Task item:
In the entries below, find each line bearing the string "worth" and copy it.

Given information:
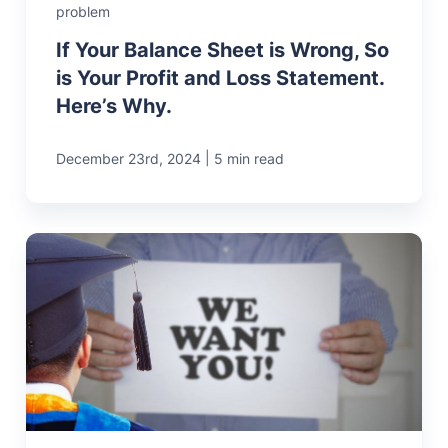
problem
If Your Balance Sheet is Wrong, So
is Your Profit and Loss Statement.
Here’s Why.
|
December 23rd, 2024
5 min read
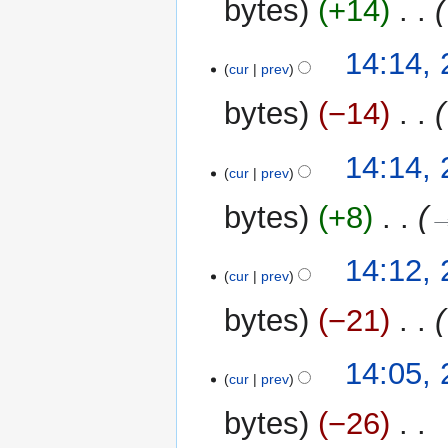
bytes
+14
‎
14:14,
cur
prev
bytes
−14
‎
14:14,
cur
prev
bytes
+8
‎
→
14:12,
cur
prev
bytes
−21
‎
14:05,
cur
prev
bytes
−26
‎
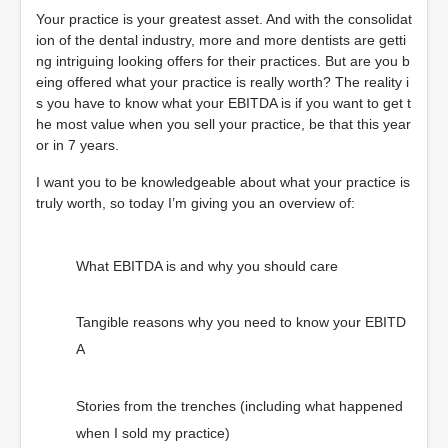
Your practice is your greatest asset. And with the consolidat
ion of the dental industry, more and more dentists are getti
ng intriguing looking offers for their practices. But are you b
eing offered what your practice is really worth? The reality i
s you have to know what your EBITDA is if you want to get t
he most value when you sell your practice, be that this year
or in 7 years.
I want you to be knowledgeable about what your practice is
truly worth, so today I’m giving you an overview of:
What EBITDA is and why you should care
Tangible reasons why you need to know your EBITD
A
Stories from the trenches (including what happened
when I sold my practice)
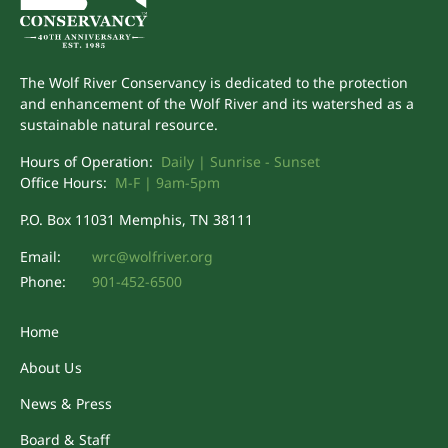
The Wolf River Conservancy is dedicated to the protection
and enhancement of the Wolf River and its watershed as a
sustainable natural resource.
Hours of Operation:
Daily | Sunrise - Sunset
Office Hours:
M-F | 9am-5pm
P.O. Box 11031 Memphis, TN 38111
Email:
wrc@wolfriver.org
Phone:
901-452-6500
Home
About Us
News & Press
Board & Staff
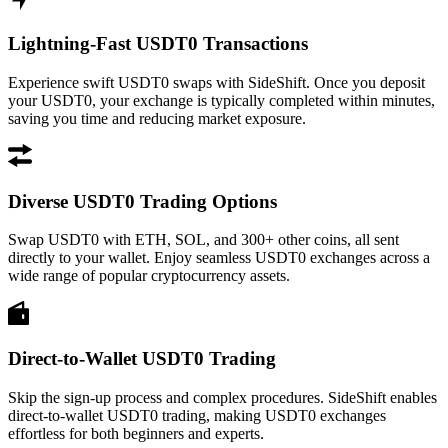
Lightning-Fast USDT0 Transactions
Experience swift USDT0 swaps with SideShift. Once you deposit
your USDT0, your exchange is typically completed within minutes,
saving you time and reducing market exposure.
Diverse USDT0 Trading Options
Swap USDT0 with ETH, SOL, and 300+ other coins, all sent
directly to your wallet. Enjoy seamless USDT0 exchanges across a
wide range of popular cryptocurrency assets.
Direct-to-Wallet USDT0 Trading
Skip the sign-up process and complex procedures. SideShift enables
direct-to-wallet USDT0 trading, making USDT0 exchanges
effortless for both beginners and experts.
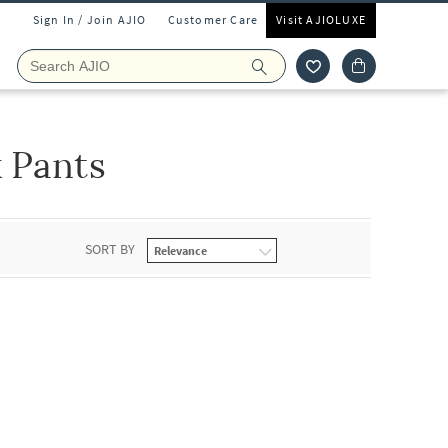
Sign In / Join AJIO
Customer Care
Visit AJIOLUXE
 Pants
SORT BY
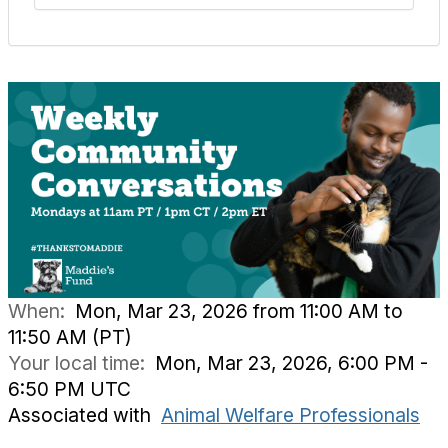
When:
Mon, Mar 23, 2026 from 11:00 AM to
11:50 AM (PT)
Your local time:
Mon, Mar 23, 2026, 6:00 PM -
6:50 PM UTC
Associated with
Animal Welfare Professionals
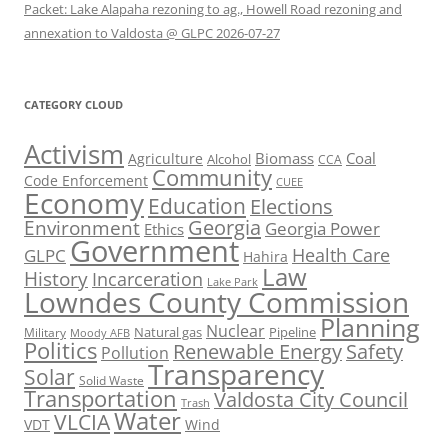
Packet: Lake Alapaha rezoning to ag., Howell Road rezoning and
annexation to Valdosta @ GLPC 2026-07-27
CATEGORY CLOUD
Activism
Biomass
Coal
Agriculture
Alcohol
CCA
Community
Code Enforcement
CUEE
Economy
Education
Elections
Georgia
Environment
Georgia Power
Ethics
Government
Health Care
GLPC
Hahira
Law
History
Incarceration
Lake Park
Lowndes County Commission
Planning
Nuclear
Natural gas
Pipeline
Military
Moody AFB
Politics
Renewable Energy
Safety
Pollution
Transparency
Solar
Solid Waste
Transportation
Valdosta City Council
Trash
Water
VLCIA
VDT
Wind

Result for this exercise:
eing offered what your practice is really worth? The reality i
truly worth, so today I’m giving you an overview of:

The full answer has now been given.